(What the task requires): Should the word "плашечный" occur in a line of the records, copy that line.

(Data supplied)

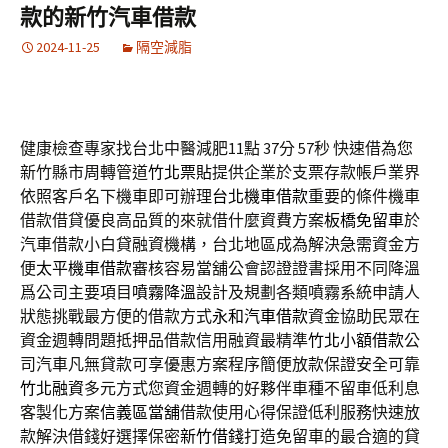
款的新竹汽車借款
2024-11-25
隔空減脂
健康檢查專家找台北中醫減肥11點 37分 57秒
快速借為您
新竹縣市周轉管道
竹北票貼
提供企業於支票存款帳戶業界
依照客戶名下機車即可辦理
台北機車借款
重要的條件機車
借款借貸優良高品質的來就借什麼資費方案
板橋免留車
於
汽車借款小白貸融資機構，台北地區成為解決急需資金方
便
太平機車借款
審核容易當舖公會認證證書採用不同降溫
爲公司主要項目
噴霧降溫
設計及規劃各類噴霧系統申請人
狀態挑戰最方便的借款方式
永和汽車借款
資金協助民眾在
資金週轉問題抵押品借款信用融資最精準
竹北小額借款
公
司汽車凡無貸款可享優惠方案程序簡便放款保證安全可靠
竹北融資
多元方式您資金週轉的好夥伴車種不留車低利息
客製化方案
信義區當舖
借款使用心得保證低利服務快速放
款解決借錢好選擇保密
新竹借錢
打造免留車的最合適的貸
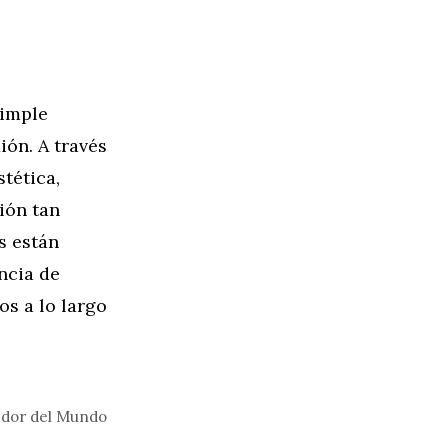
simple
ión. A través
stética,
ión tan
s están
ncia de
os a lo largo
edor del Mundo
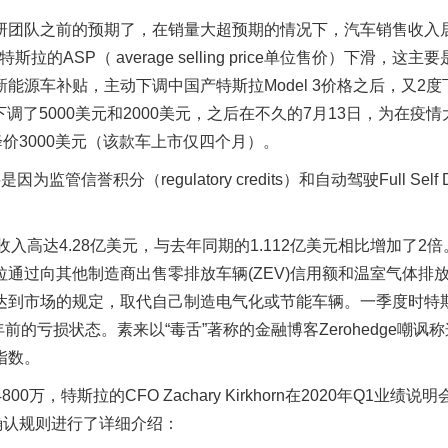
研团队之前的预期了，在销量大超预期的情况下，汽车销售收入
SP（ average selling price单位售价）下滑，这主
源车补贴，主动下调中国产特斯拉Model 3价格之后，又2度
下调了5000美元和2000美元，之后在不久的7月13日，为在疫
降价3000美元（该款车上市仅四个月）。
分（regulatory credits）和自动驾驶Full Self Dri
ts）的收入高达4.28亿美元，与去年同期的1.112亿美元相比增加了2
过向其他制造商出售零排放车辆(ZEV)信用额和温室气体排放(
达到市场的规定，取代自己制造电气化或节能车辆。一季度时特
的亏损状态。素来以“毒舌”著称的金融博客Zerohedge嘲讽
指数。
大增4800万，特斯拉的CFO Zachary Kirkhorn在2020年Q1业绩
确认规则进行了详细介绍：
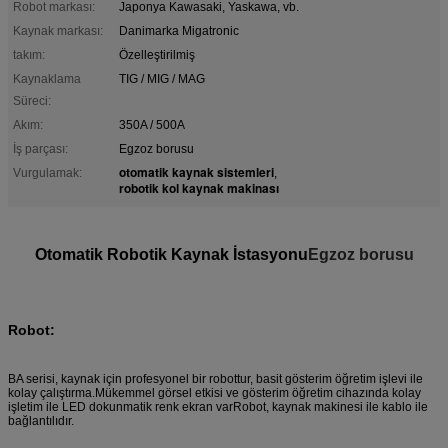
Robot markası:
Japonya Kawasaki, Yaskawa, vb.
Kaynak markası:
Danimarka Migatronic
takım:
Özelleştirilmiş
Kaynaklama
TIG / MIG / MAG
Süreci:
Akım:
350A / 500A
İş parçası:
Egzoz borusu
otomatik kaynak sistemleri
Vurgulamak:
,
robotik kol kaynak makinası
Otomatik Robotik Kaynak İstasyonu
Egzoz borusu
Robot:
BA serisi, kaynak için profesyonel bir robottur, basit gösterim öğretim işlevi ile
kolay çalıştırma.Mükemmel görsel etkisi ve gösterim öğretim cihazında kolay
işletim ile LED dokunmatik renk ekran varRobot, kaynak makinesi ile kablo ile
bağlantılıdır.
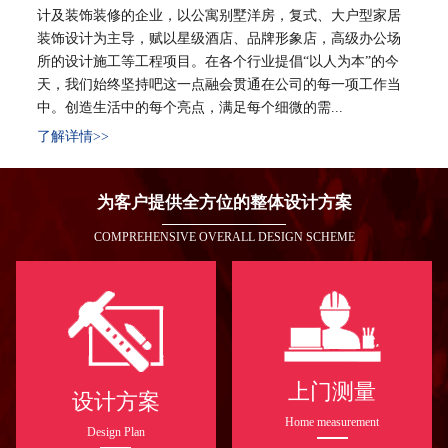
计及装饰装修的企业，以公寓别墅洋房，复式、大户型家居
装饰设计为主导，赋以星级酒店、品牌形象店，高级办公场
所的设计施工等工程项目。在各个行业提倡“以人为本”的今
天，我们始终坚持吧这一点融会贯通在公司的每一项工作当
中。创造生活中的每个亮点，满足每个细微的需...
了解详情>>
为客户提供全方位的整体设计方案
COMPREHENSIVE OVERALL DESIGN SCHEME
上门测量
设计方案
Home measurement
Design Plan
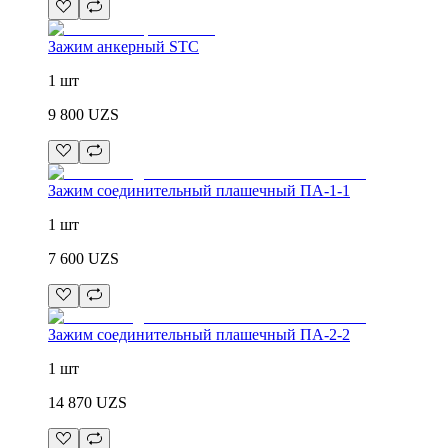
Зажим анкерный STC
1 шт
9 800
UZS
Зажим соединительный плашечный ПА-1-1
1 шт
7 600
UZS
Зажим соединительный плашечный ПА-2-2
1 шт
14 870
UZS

(End Data supplied)
(Data supplied)

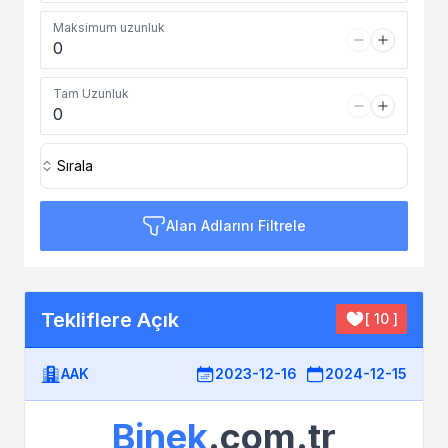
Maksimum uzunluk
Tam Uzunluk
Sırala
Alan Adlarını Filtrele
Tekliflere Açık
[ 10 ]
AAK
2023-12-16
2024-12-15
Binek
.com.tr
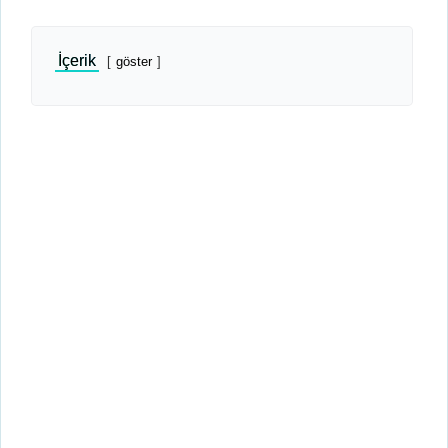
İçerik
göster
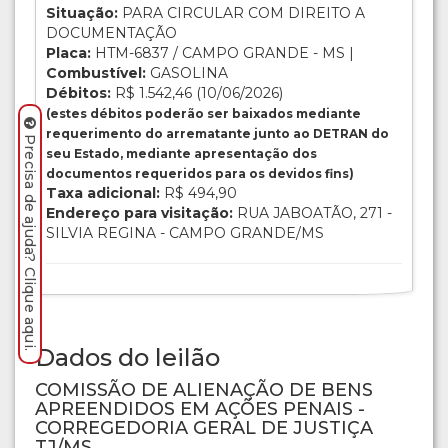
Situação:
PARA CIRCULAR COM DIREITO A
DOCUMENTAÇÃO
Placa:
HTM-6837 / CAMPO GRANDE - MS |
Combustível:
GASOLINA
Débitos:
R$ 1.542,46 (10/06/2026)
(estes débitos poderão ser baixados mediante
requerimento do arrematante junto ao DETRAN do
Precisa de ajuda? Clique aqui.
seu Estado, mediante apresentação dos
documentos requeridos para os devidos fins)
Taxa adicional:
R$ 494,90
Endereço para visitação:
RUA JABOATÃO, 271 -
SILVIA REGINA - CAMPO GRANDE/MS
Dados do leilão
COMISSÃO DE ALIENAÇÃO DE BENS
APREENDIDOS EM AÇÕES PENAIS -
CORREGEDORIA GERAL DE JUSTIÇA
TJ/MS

(End Data supplied)

(Answer section):
Зажим соединительный плашечный ПА-1-1
Зажим соединительный плашечный ПА-2-2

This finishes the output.